**Work request**:
Look through the listing below and report the lines that have the word "frutos" in them.

BEGIN Input data

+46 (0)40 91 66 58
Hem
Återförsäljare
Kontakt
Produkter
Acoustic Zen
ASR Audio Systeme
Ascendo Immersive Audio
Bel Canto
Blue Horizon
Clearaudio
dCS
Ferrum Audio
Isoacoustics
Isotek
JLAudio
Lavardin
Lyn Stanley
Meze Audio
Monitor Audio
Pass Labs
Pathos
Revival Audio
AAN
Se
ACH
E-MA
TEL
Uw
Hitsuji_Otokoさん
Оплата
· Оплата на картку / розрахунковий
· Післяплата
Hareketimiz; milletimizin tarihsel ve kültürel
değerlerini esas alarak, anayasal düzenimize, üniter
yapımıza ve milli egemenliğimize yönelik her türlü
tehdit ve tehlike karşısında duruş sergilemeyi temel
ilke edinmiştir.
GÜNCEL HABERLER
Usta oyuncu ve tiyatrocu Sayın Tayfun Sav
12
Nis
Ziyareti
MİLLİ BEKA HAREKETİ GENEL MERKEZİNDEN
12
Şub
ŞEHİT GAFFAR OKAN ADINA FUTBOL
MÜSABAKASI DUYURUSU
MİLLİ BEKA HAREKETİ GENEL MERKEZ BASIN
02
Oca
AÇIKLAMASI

END Input data
BEGIN Input data

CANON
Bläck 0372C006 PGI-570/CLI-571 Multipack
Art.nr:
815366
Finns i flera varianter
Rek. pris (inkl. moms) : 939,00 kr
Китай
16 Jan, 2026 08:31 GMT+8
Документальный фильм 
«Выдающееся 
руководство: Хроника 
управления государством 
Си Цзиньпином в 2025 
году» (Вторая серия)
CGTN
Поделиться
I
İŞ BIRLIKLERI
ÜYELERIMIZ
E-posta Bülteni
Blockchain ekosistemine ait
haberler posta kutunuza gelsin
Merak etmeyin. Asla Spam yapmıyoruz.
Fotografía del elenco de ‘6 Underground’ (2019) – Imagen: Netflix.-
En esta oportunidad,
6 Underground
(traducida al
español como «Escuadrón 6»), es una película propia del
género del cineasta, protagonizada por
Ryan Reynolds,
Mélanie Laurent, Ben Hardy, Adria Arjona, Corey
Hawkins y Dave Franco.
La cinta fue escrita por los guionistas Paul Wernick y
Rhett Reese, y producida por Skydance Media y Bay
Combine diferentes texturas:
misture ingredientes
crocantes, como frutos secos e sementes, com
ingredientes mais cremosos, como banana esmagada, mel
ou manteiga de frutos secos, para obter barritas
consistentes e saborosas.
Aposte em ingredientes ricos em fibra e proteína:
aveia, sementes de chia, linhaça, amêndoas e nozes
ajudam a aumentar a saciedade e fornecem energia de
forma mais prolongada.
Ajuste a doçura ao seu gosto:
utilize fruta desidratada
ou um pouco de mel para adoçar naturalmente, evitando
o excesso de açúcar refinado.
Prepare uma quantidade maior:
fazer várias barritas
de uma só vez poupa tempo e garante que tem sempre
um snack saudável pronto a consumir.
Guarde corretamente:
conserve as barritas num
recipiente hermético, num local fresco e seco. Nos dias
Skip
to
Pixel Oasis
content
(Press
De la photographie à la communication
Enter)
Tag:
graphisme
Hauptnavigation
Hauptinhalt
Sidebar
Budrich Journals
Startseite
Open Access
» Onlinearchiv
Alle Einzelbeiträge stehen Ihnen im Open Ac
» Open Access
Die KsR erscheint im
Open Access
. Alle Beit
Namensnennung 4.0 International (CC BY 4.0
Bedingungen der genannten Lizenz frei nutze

END Input data

**Result of the task**:
crocantes, como frutos secos e sementes, com
ou manteiga de frutos secos, para obter barritas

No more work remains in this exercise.